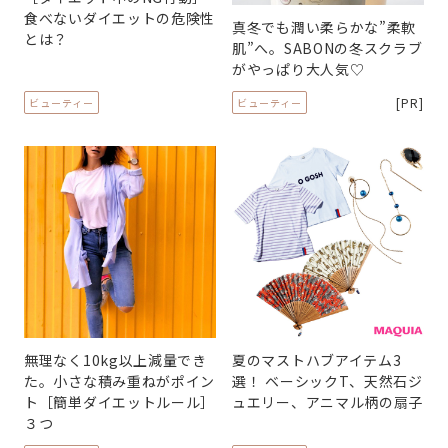
食べないダイエットの危険性
真冬でも潤い柔らかな”柔軟
とは？
肌”へ。SABONの冬スクラブ
がやっぱり大人気♡
[PR]
ビューティー
ビューティー
無理なく10kg以上減量でき
夏のマストハブアイテム3
た。小さな積み重ねがポイン
選！ ベーシックT、天然石ジ
ト［簡単ダイエットルール］
ュエリー、アニマル柄の扇子
３つ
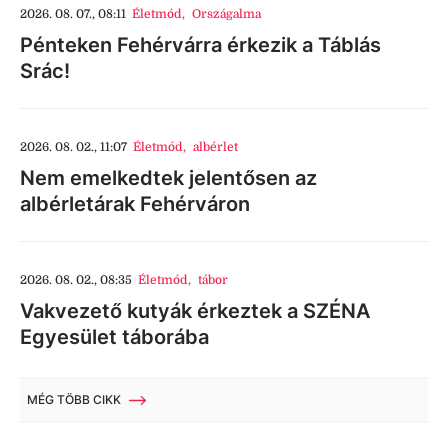
2026. 08. 07., 08:11
Életmód
,
Országalma
Pénteken Fehérvárra érkezik a Táblás
Srác!
2026. 08. 02., 11:07
Életmód
,
albérlet
Nem emelkedtek jelentősen az
albérletárak Fehérváron
2026. 08. 02., 08:35
Életmód
,
tábor
Vakvezető kutyák érkeztek a SZÉNA
Egyesület táborába
MÉG TÖBB CIKK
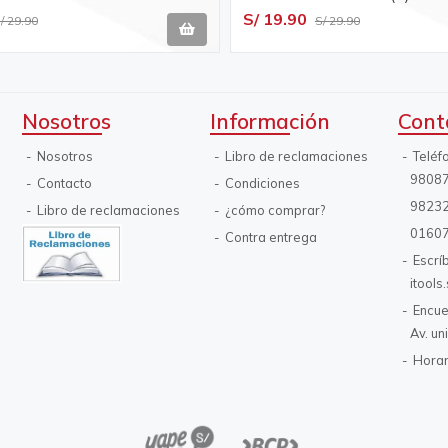
/ 2608522323
S/ 19.90
/ 29.90
S/ 29.90
Nosotros
Información
Cont
Nosotros
Libro de reclamaciones
Teléf
9808
Contacto
Condiciones
9823
Libro de reclamaciones
¿cómo comprar?
0160
Contra entrega
Escrí
itool
Encue
Av. un
Horar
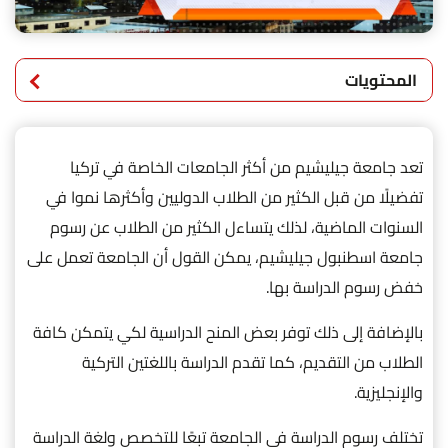
المحتويات
تعد جامعة جيليشيم من أكثر الجامعات الخاصة في تركيا
تفضيلًا من قبل الكثير من الطلاب الدوليين وأكثرها نموا في
السنوات الماضية، لذلك يتساءل الكثير من الطلاب عن رسوم
جامعة اسطنبول جيليشيم، يمكن القول أن الجامعة تعمل على
خفض رسوم الدراسة بها.
بالإضافة إلى ذلك توفر بعض المنح الدراسية لكي يتمكن كافة
الطلاب من التقديم، كما تقدم الدراسة باللغتين التركية
والإنجليزية.
تختلف رسوم الدراسة في الجامعة تبعًا للتخصص ولغة الدراسة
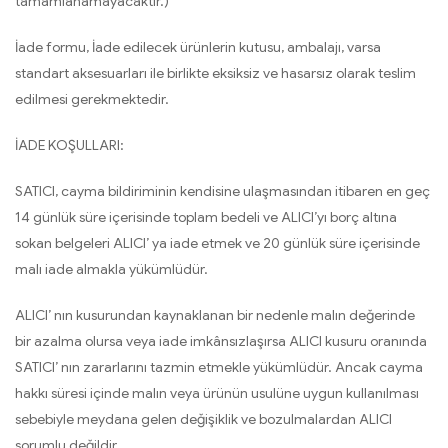
tamamlanamayacaktır.)
İade formu, İade edilecek ürünlerin kutusu, ambalajı, varsa
standart aksesuarları ile birlikte eksiksiz ve hasarsız olarak teslim
edilmesi gerekmektedir.
İADE KOŞULLARI:
SATICI, cayma bildiriminin kendisine ulaşmasından itibaren en geç
14 günlük süre içerisinde toplam bedeli ve ALICI’yı borç altına
sokan belgeleri ALICI’ ya iade etmek ve 20 günlük süre içerisinde
malı iade almakla yükümlüdür.
ALICI’ nın kusurundan kaynaklanan bir nedenle malın değerinde
bir azalma olursa veya iade imkânsızlaşırsa ALICI kusuru oranında
SATICI’ nın zararlarını tazmin etmekle yükümlüdür. Ancak cayma
hakkı süresi içinde malın veya ürünün usulüne uygun kullanılması
sebebiyle meydana gelen değişiklik ve bozulmalardan ALICI
sorumlu değildir.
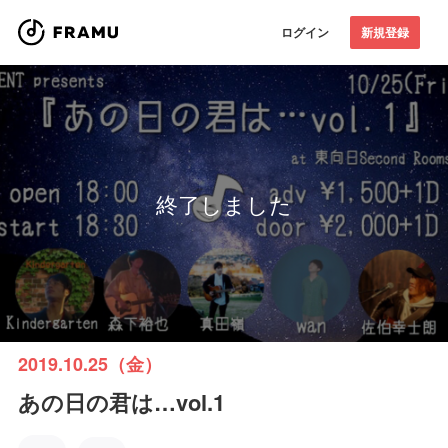
ログイン
新規登録
終了しました
2019.10.25（金）
あの日の君は…vol.1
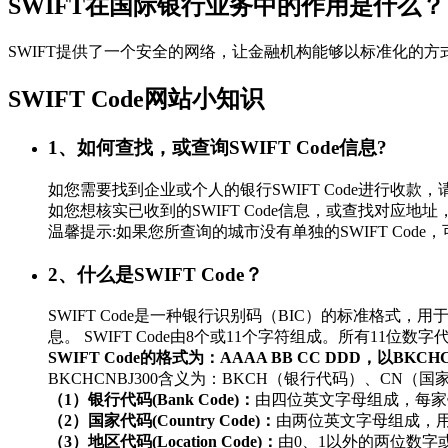
SWIFT在国际银行业务中的作用是什么？
SWIFT提供了一个安全的网络，让金融机构能够以标准化的
SWIFT Code网站小知识
1、如何查找，或查询SWIFT Code信息?
如您需要找到企业或个人的银行SWIFT Code进行
如您想核实已收到的SWIFT Code信息，或查找对应地址，
温馨提示:如果您所查询的城市没有单独的SWIFT Co
2、什么是SWIFT Code？
SWIFT Code是一种银行识别码（BIC）的标准
息。 SWIFT Code由8个或11个字符组成。所有11
SWIFT Code的格式为：AAAA BB CC DDD，以BKC
BKCHCNBJ300含义为：BKCH（银行代码）、CN（
（1）银行代码(Bank Code)：
由四位英文字母组成，每家
（2）国家代码(Country Code)：
由两位英文字母组成，
（3）地区代码(Location Code)：
由0、1以外的两位数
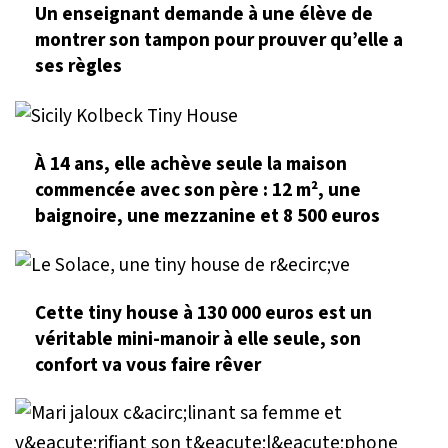
Un enseignant demande à une élève de
montrer son tampon pour prouver qu’elle a
ses règles
À 14 ans, elle achève seule la maison
commencée avec son père : 12 m², une
baignoire, une mezzanine et 8 500 euros
Cette tiny house à 130 000 euros est un
véritable mini-manoir à elle seule, son
confort va vous faire rêver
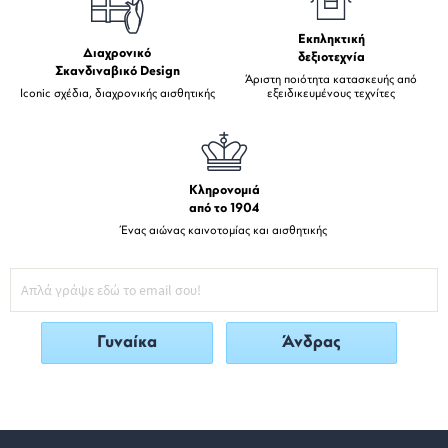
Εκπληκτική
Διαχρονικό
δεξιοτεχνία
Σκανδιναβικό Design
Άριστη ποιότητα κατασκευής από
Iconic σχέδια, διαχρονικής αισθητικής
εξειδικευμένους τεχνίτες
Κληρονομιά
από το 1904
Ένας αιώνας καινοτομίας και αισθητικής
Γυναίκα
Άνδρας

#####

WHAT THE TASK ASKS ->
Between and including the line above that contains "Pénteken Fehérvárra érkezik a Táblás" and the line that contains "commencée avec son père : 12 m², une", restate every line word for word. Pictures stay out.

RESULT OF THIS EXERCISE ->
Pénteken Fehérvárra érkezik a Táblás
Srác!
2026. 08. 02., 11:07
Életmód
,
albérlet
Nem emelkedtek jelentősen az
albérletárak Fehérváron
2026. 08. 02., 08:35
Életmód
,
tábor
Vakvezető kutyák érkeztek a SZÉNA
Egyesület táborába
MÉG TÖBB CIKK
/ 2608522323
S/ 19.90
/ 29.90
S/ 29.90
Nosotros
Información
Cont
Nosotros
Libro de reclamaciones
Teléf
9808
Contacto
Condiciones
9823
Libro de reclamaciones
¿cómo comprar?
0160
Contra entrega
Escrí
itool
Encue
Av. un
Horar
المحتويات
تعد جامعة جيليشيم من أكثر الجامعات الخاصة في تركيا
تفضيلًا من قبل الكثير من الطلاب الدوليين وأكثرها نموا في
السنوات الماضية، لذلك يتساءل الكثير من الطلاب عن رسوم
جامعة اسطنبول جيليشيم، يمكن القول أن الجامعة تعمل على
خفض رسوم الدراسة بها.
بالإضافة إلى ذلك توفر بعض المنح الدراسية لكي يتمكن كافة
الطلاب من التقديم، كما تقدم الدراسة باللغتين التركية
والإنجليزية.
تختلف رسوم الدراسة في الجامعة تبعًا للتخصص ولغة الدراسة
tamamlanamayacaktır.)
İade formu, İade edilecek ürünlerin kutusu, ambalajı, varsa
standart aksesuarları ile birlikte eksiksiz ve hasarsız olarak teslim
edilmesi gerekmektedir.
İADE KOŞULLARI:
SATICI, cayma bildiriminin kendisine ulaşmasından itibaren en geç
14 günlük süre içerisinde toplam bedeli ve ALICI’yı borç altına
sokan belgeleri ALICI’ ya iade etmek ve 20 günlük süre içerisinde
malı iade almakla yükümlüdür.
ALICI’ nın kusurundan kaynaklanan bir nedenle malın değerinde
bir azalma olursa veya iade imkânsızlaşırsa ALICI kusuru oranında
SATICI’ nın zararlarını tazmin etmekle yükümlüdür. Ancak cayma
hakkı süresi içinde malın veya ürünün usulüne uygun kullanılması
sebebiyle meydana gelen değişiklik ve bozulmalardan ALICI
sorumlu değildir.
ログイン
新規登録
終了しました
2019.10.25（金）
あの日の君は…vol.1
SWIFT在国际银行业务中的作用是什么？
SWIFT提供了一个安全的网络，让金融机构能够以标准化的
SWIFT Code网站小知识
1、如何查找，或查询SWIFT Code信息?
如您需要找到企业或个人的银行SWIFT Code进行
如您想核实已收到的SWIFT Code信息，或查找对应地址，
温馨提示:如果您所查询的城市没有单独的SWIFT Co
2、什么是SWIFT Code？
SWIFT Code是一种银行识别码（BIC）的标准
息。 SWIFT Code由8个或11个字符组成。所有11
SWIFT Code的格式为：AAAA BB CC DDD，以BKC
BKCHCNBJ300含义为：BKCH（银行代码）、CN（
（1）银行代码(Bank Code)：
由四位英文字母组成，每家
（2）国家代码(Country Code)：
由两位英文字母组成，
（3）地区代码(Location Code)：
由0、1以外的两位数
Un enseignant demande à une élève de
montrer son tampon pour prouver qu’elle a
ses règles
À 14 ans, elle achève seule la maison
commencée avec son père : 12 m², une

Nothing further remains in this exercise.